If Not Now.... Then When ?

Updated: Jul 23, 2018

When is it ever a good time to set up your own business?

viewfinder studios and inspiration
Me and my girl

After leaving university with a BA(hons) Illustration and being informed that out of all of us only 3 would ever be 'successful' I felt unbelievably lost and was left wondering what on earth the point was of the last three years of study and hard work! I fell into teaching through a series of educational support roles and realised that there was a role out there for me I just had to find it. I love teaching, I love the buzz when students realise that they can do it, when they see themselves learning and moving towards their own goals but as I've become a more experienced teacher I've felt so sad for the student I had been, I would never tell any of my students that statistically they were unlikely to be successful in their chosen field, I have always found that the best way to get the most out of people is to encourage them to strive towards their dreams, not knock them down!


I would never tell any of my students that statistically they were unlikely to be successful in their chosen field, I have always found that the best way to get the most out of people is to encourage them to strive towards their dreams, not knock them down!

I have slowly realised that despite spending the last 8 years telling others how wonderful they are and could be, encouraging my students to take a leap of faith and 'just try it!' and gaining a true love of art and specifically illustration I have still been telling myself that I was a failure as I wasn't 'one of the 3'.


a dawning realisation.....


I became pregnant with my daughter in 2015 and realised I wouldn't be in work for a year. Not having any clue as to what maternity leave actually entailed I was a bit daunted by the expanse of time ahead of me and the prospect of putting aside 'professional me' and replacing it with this unknown 'mum me'. In a funny sort of way I was terrified of not being a professional for a year - what if I never got professional me back?? About 4 months into maternity leave I knew I was happy, I knew things were going well and I had the realisation that as I wasn't completely messing up the most important job I would ever do then maybe I stood a chance of not being a total failure at being a working creative.


The last 3 months of Maternity leave were frankly... a bit nuts.......

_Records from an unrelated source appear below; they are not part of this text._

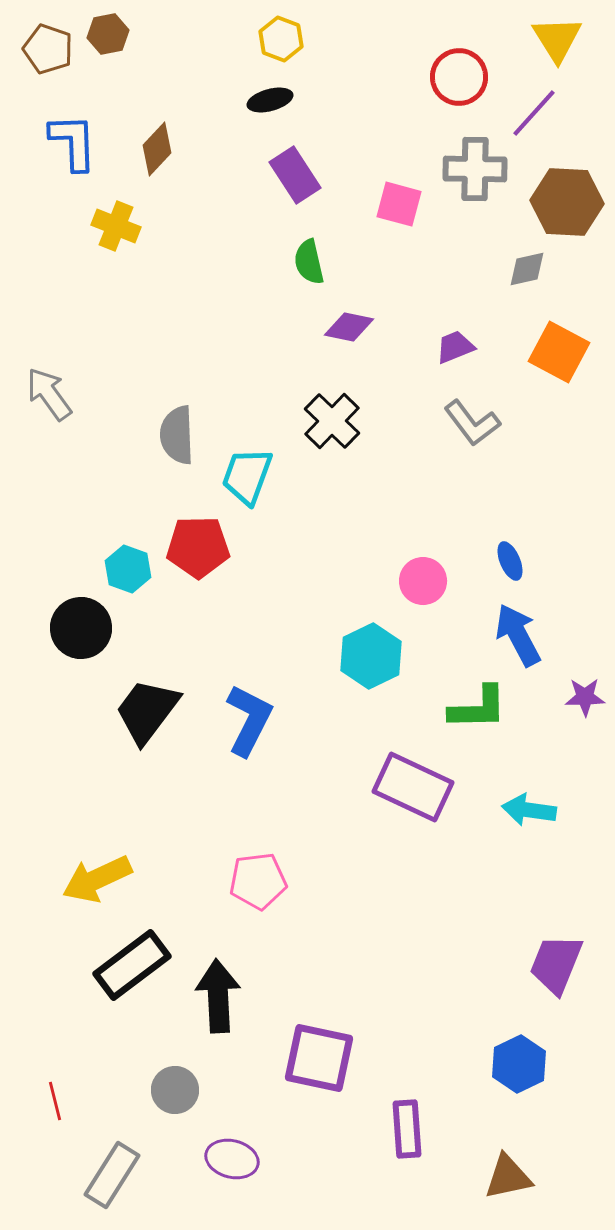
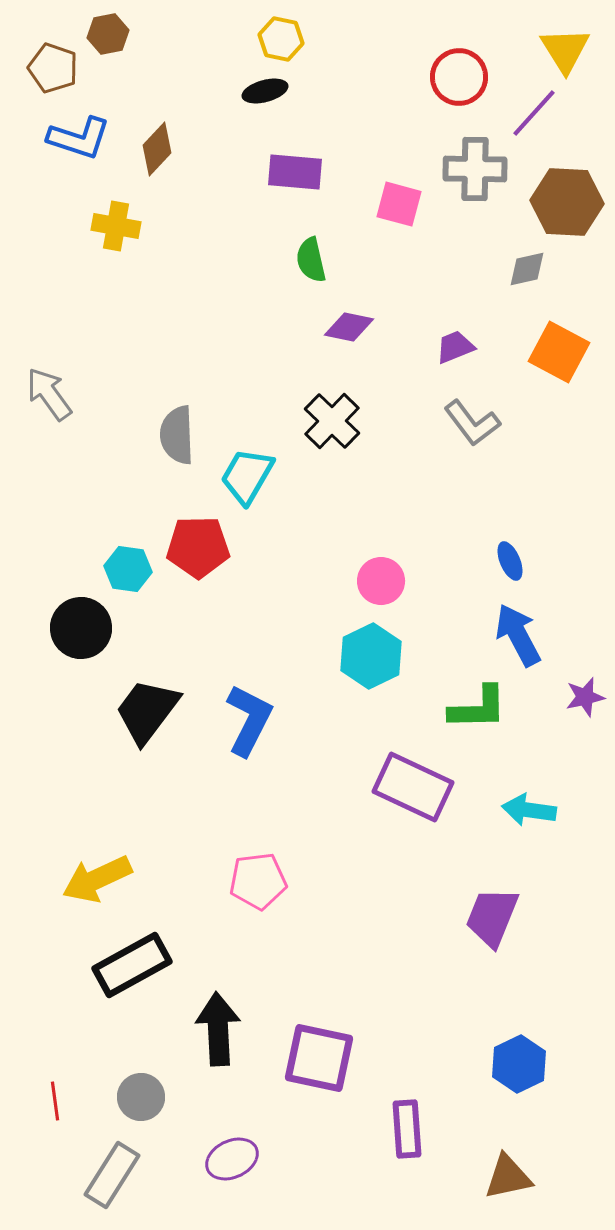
yellow hexagon at (281, 39): rotated 9 degrees counterclockwise
yellow triangle at (557, 39): moved 8 px right, 11 px down
brown pentagon at (48, 49): moved 5 px right, 19 px down
black ellipse at (270, 100): moved 5 px left, 9 px up
blue L-shape at (73, 142): moved 6 px right, 4 px up; rotated 110 degrees clockwise
purple rectangle at (295, 175): moved 3 px up; rotated 52 degrees counterclockwise
yellow cross at (116, 226): rotated 12 degrees counterclockwise
green semicircle at (309, 262): moved 2 px right, 2 px up
cyan trapezoid at (247, 476): rotated 10 degrees clockwise
cyan hexagon at (128, 569): rotated 12 degrees counterclockwise
pink circle at (423, 581): moved 42 px left
purple star at (585, 697): rotated 12 degrees counterclockwise
purple trapezoid at (556, 964): moved 64 px left, 47 px up
black rectangle at (132, 965): rotated 8 degrees clockwise
black arrow at (218, 996): moved 33 px down
gray circle at (175, 1090): moved 34 px left, 7 px down
red line at (55, 1101): rotated 6 degrees clockwise
purple ellipse at (232, 1159): rotated 39 degrees counterclockwise
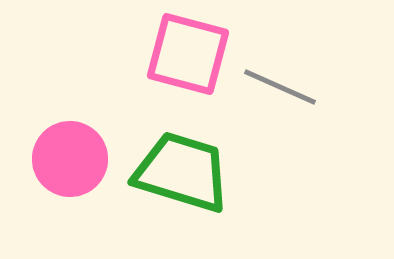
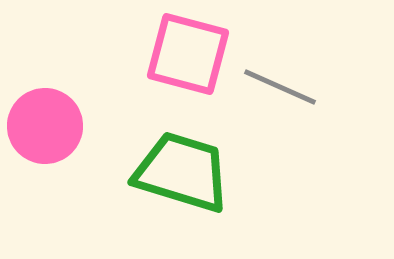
pink circle: moved 25 px left, 33 px up
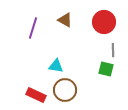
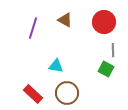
green square: rotated 14 degrees clockwise
brown circle: moved 2 px right, 3 px down
red rectangle: moved 3 px left, 1 px up; rotated 18 degrees clockwise
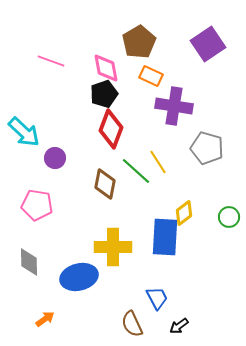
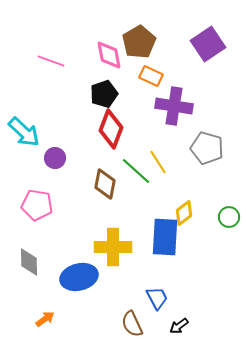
pink diamond: moved 3 px right, 13 px up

I decided to create a body of work based on nursery décor I had made for little Q, set up an Etsy shop and related social media and go for it. After all - whats the worst that could happen? I'd already spent 8 years 'coming to terms with' being a failure creatively and after a bit of discussion with my incredibly supportive family knew that I had nothing to loose and everything to gain. All I can say about those 3 months are - thank goodness my daughter was a good napper!


And Viewfinder Studios was born !


Viewfinder Studios went live on Etsy in Jan 2017, my first instagram post shortly after and eventually a facebook page shortly after that! Still figuring out twitter and pinterest (love it personally, professionally I'm a bit clueless) and only just got this whole website / blog idea off the ground. Any help, suggestions and advice ALWAYS gratefully received!


I can honestly say that in the year and a half I've been a small business owner as well as mum and teacher I've never felt so sure that I'm doing the right thing. Yes I'm making some money out of my work but more importantly I'm proving to myself that I'm not a failure and that is worth everything!